Higa Peechin (比嘉 親雲上) (1790-1870), also known as Machuu Hijaa (マチュー ヒジャー), was a prominent martial artist in Ryūkyūan history. He is considered a foundational influence on the development of karate and kobudo, particularly bōjutsu. The little Pechin (親雲上, Peechin) denoted his status within the scholar-official class of the Ryūkyū Kingdom. A resident of Hamahiga island, Higa is traditionally believed to have studied quan fa under Chinese emissaries, including Zhang Xue Li and Wanshu. However, Ryūkyūan history relied heavily on oral tradition prior to the 20th century, making it difficult to distinguish historical fact from legend.

Despite standing only 5 ft 2 in and weighing approximately 140 lb. Higa was legendary for his physical strength. Storied claim he possessed "forearms like tree trunks" and could crush coconuts with his bare hands. According to folklore, Higa successfully defended against both Japanese pirates and head-hunters from Formosa (Taiwan) using his bō, never losing a battle.
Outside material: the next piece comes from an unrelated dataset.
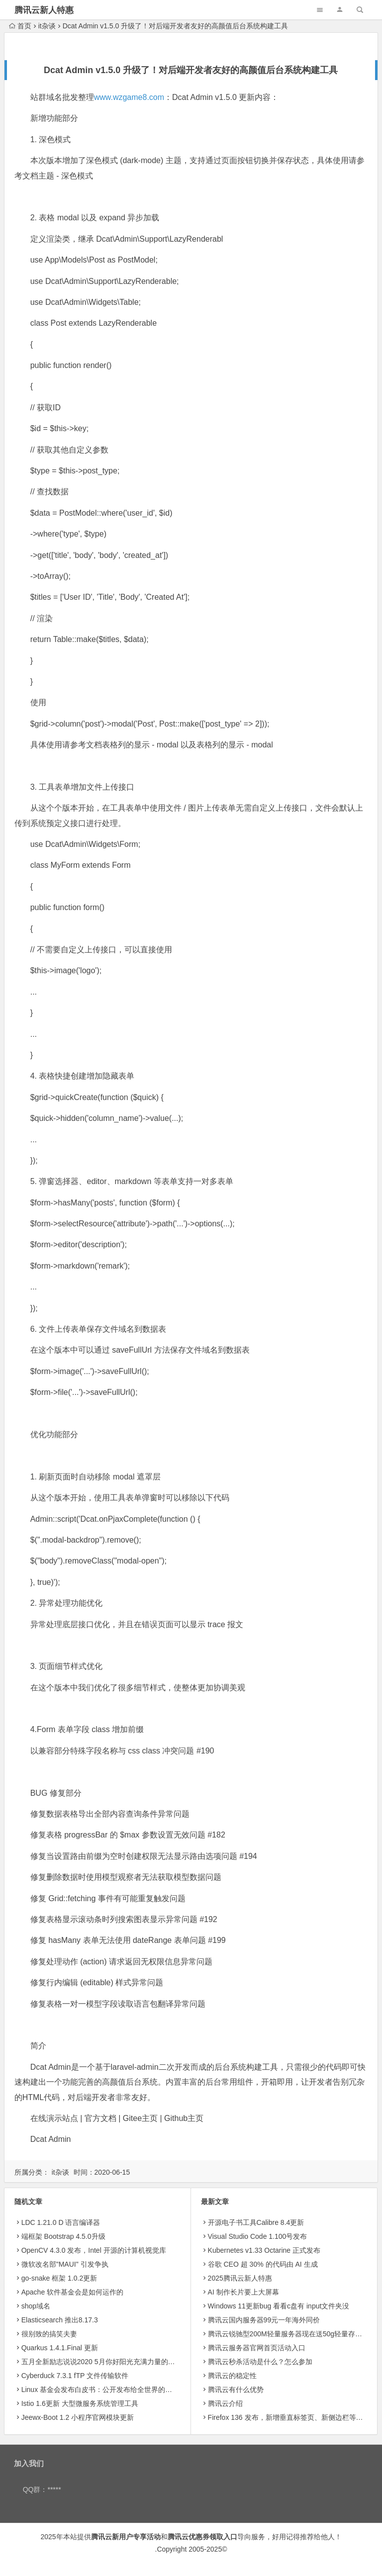 The image size is (382, 2576). What do you see at coordinates (264, 2320) in the screenshot?
I see `腾讯云国内服务器99元一年海外同价` at bounding box center [264, 2320].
There has been significant historical confusion regarding Higa’s lineage. While often mistakenly cited as the teacher of Takahara Peechin (who taught Sakugawa Kanga), this is chronologically impossible- Takahara (1683-1760) died 30 years before Higa was born.

Higa was among the first to codify a formal system of kata and techniques. His legacy persists in several weapon katas still practiced today, especially those involving the tonfa, sai, and bō.

Historical records, such as Taira Shinken's Ryukyu Kobudo Taikan (1964), suggest there may have been an earlier martial artists from Hamahiga with a similar title. He lived from 1663 to 1738 and demonstrated Tode and Saijutsu to the 5th Tokugawa shogun.